**Problem description**
Each line below from the one containing "menos que de falta de competitividad., con" through the one containing "capear el temporal, pero esto requiere un" is to be given again exactly, and no line outside that span.

---------- Data extract

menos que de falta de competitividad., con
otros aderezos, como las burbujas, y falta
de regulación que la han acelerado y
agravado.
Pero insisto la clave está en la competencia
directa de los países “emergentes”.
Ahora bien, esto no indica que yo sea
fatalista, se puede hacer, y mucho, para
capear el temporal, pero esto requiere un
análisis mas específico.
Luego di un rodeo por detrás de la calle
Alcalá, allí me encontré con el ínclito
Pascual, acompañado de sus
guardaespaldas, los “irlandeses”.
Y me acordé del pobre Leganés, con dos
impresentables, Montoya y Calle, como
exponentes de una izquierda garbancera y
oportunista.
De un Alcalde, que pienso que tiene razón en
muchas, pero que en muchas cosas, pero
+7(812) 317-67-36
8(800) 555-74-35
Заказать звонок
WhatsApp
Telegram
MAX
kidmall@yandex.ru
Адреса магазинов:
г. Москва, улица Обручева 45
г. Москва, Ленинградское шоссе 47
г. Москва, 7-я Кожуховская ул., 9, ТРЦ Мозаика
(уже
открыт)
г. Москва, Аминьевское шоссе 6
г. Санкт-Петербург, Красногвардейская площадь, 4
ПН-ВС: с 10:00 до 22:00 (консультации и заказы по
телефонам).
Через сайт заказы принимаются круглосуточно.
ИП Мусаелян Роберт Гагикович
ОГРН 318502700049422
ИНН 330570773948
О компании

--------------------
---------- Data extract

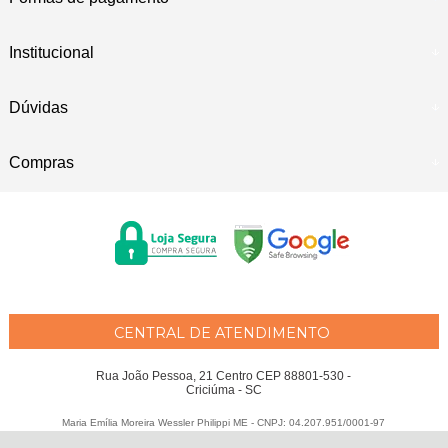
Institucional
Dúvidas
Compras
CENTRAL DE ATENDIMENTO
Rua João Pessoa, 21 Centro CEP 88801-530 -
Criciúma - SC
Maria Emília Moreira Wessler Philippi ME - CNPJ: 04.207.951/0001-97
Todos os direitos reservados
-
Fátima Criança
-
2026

--------------------

**Written solution**
menos que de falta de competitividad., con
otros aderezos, como las burbujas, y falta
de regulación que la han acelerado y
agravado.
Pero insisto la clave está en la competencia
directa de los países “emergentes”.
Ahora bien, esto no indica que yo sea
fatalista, se puede hacer, y mucho, para
capear el temporal, pero esto requiere un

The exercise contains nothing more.